Training loss issue

kartheek · February 15, 2020, 9:55am

when i m training resnet modelin pytorch i got the traing loss is constant in every time …
pytorch:
elif self.model_type == ‘resnet’:

            self.model = models.resnet50()

            self.model.adaptiveavgpool = nn.AdaptiveAvgPool2d(self.model.fc.out_features)

            self.model.fc = nn.Linear(in_features=self.model.fc.in_features, out_features=self.output_classes)
             self.model.activation = nn.Softmax(self.model.fc)

keras:
elif self.model_type in [‘resnet50’]:
# self.model.layers.pop()
model_output = self.model.output
model_output = GlobalAveragePooling2D()(model_output)
predictions = Dense(self.output_classes, activation=‘softmax’)(model_output)
self.model = Model(self.model.input, predictions)

we are doing changing keras to pytorch…so we have an issue on that…

can you please give your suggestions in this…tpoic???

i got this like
Epoch: [0] Train Loss: [1.636952] Valid Loss: [1.576530]
Epoch: [1] Train Loss: [1.636952] Valid Loss: [1.404914]
Epoch: [2] Train Loss: [1.636952] Valid Loss: [1.395322]
Epoch: [3] Train Loss: [1.636952] Valid Loss: [1.391647]
Epoch: [4] Train Loss: [1.636952] Valid Loss: [1.390293]
Epoch: [5] Train Loss: [1.636952] Valid Loss: [1.393284]
Epoch: [6] Train Loss: [1.636952] Valid Loss: [1.395637]
Epoch: [7] Train Loss: [1.636952] Valid Loss: [1.396015]

train the model:

for epoch in range(num_epochs):

                    # set the model in train mode

                    self.model.train() 

                    self.model.optimizer.zero_grad()                     

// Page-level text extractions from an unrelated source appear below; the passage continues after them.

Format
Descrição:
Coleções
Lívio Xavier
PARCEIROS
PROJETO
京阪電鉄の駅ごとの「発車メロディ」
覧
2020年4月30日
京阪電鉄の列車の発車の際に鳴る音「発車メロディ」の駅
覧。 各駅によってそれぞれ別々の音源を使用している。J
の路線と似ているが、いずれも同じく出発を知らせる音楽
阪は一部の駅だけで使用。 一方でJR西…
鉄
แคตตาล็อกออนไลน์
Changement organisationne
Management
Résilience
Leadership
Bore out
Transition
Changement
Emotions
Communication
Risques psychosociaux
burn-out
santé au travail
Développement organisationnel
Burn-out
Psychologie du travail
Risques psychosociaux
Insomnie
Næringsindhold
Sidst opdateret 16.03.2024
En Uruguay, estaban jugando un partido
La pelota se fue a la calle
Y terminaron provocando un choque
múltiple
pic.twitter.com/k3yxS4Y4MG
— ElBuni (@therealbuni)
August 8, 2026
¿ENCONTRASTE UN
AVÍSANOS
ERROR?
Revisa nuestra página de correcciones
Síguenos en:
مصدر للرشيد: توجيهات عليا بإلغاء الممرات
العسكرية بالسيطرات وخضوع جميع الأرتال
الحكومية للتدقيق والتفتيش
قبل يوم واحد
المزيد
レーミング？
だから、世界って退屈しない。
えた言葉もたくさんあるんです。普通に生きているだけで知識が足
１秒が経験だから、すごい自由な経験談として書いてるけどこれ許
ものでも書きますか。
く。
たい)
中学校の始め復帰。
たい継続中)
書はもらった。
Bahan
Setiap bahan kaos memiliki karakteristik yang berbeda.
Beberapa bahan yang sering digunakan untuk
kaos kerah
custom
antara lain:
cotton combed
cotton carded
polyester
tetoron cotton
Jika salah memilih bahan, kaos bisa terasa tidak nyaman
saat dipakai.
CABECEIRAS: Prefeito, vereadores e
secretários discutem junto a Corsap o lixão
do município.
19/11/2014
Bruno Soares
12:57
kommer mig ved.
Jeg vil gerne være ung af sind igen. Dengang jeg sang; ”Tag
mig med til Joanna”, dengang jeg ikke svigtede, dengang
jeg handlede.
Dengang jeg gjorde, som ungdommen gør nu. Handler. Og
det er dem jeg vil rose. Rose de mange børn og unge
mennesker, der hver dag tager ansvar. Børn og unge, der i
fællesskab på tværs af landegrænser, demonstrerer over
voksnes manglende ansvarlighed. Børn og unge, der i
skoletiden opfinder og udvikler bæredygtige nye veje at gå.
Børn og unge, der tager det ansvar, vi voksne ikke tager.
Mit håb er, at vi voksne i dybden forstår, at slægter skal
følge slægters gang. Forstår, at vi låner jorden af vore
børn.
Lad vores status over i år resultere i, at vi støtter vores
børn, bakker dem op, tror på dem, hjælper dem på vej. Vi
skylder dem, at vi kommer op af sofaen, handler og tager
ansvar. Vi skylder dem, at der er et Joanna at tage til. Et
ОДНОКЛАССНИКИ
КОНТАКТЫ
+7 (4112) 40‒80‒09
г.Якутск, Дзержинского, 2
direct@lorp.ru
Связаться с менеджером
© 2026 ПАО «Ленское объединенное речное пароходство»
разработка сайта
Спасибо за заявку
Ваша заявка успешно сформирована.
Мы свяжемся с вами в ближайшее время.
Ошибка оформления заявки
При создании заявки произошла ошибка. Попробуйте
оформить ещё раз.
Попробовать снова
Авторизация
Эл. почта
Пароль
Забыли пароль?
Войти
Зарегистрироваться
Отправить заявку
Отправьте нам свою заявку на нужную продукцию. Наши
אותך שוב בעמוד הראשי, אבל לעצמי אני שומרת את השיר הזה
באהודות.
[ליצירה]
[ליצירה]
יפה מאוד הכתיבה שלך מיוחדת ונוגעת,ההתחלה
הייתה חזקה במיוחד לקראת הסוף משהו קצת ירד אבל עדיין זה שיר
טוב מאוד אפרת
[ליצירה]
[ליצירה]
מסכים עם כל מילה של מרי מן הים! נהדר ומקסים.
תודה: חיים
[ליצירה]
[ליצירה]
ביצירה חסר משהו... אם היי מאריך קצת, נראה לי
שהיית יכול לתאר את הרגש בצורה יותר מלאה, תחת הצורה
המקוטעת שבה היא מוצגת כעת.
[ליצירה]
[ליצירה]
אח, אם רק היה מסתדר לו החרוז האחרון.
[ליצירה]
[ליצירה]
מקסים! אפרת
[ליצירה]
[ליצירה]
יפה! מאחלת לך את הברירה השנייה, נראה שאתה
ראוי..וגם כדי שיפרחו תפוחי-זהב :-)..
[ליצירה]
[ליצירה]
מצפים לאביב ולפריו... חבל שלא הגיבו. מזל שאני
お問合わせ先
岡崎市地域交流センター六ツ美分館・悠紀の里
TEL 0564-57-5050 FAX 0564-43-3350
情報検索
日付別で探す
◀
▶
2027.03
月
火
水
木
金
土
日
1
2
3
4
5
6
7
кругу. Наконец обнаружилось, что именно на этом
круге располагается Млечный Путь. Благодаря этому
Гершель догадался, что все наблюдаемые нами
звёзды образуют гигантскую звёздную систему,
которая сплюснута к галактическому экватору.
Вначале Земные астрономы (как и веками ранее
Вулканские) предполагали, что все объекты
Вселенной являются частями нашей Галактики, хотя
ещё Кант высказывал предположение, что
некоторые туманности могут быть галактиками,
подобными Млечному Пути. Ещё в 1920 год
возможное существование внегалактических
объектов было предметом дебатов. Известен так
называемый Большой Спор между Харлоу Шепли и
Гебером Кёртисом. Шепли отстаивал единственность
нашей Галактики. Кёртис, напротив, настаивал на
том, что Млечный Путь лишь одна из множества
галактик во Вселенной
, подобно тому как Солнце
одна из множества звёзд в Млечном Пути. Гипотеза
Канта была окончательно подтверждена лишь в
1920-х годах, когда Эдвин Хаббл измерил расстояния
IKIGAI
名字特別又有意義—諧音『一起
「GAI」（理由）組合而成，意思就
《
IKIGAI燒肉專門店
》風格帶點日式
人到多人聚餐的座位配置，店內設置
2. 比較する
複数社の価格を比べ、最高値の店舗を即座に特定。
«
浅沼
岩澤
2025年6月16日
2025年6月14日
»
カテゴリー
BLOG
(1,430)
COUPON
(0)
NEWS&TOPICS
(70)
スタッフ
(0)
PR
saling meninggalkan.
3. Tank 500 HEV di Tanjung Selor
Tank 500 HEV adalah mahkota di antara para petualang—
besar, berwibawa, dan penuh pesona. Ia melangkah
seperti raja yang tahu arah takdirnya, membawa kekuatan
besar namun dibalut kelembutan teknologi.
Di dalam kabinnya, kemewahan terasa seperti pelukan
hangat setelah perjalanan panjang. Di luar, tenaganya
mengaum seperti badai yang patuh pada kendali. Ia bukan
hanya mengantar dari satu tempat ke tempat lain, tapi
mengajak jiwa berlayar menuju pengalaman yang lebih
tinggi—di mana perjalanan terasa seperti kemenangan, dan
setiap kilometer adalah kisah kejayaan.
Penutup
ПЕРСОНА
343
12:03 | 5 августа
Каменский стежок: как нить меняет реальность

                    # training_input_data = training_input_data.resize_([training_batch_size, 3, 224, 224])

                    training_ground_truth = training_ground_truth.resize_([training_batch_size])

                    self.model = self.model.double()

                    outputs = self.model(training_input_data.double())      

                    sm=torch.nn.Softmax()

                    probabilities=sm(outputs)

                    print("predicted probabilities while testing",probabilities) 

                    loss = self.model.criterion(outputs, training_ground_truth.long())

                    loss.backward()

                    self.model.optimizer.step()

                    train_losses.append(loss.item()

ptrblck · February 16, 2020, 12:09am

These seem to be a few issues in your PyTorch code:

you are assigning layers to new (and thus) unused attributes. model.adaptiveavgpool does not exist in resnet50, so you are creating a new attribute (maybe you want to change model.avgpool?).
same for model.activation
If your criterion is nn.CrossEntropyLoss, pass the raw logits without the softmax to the criterion.
Internally F.log_softmax and nn.NLLLoss will be applied.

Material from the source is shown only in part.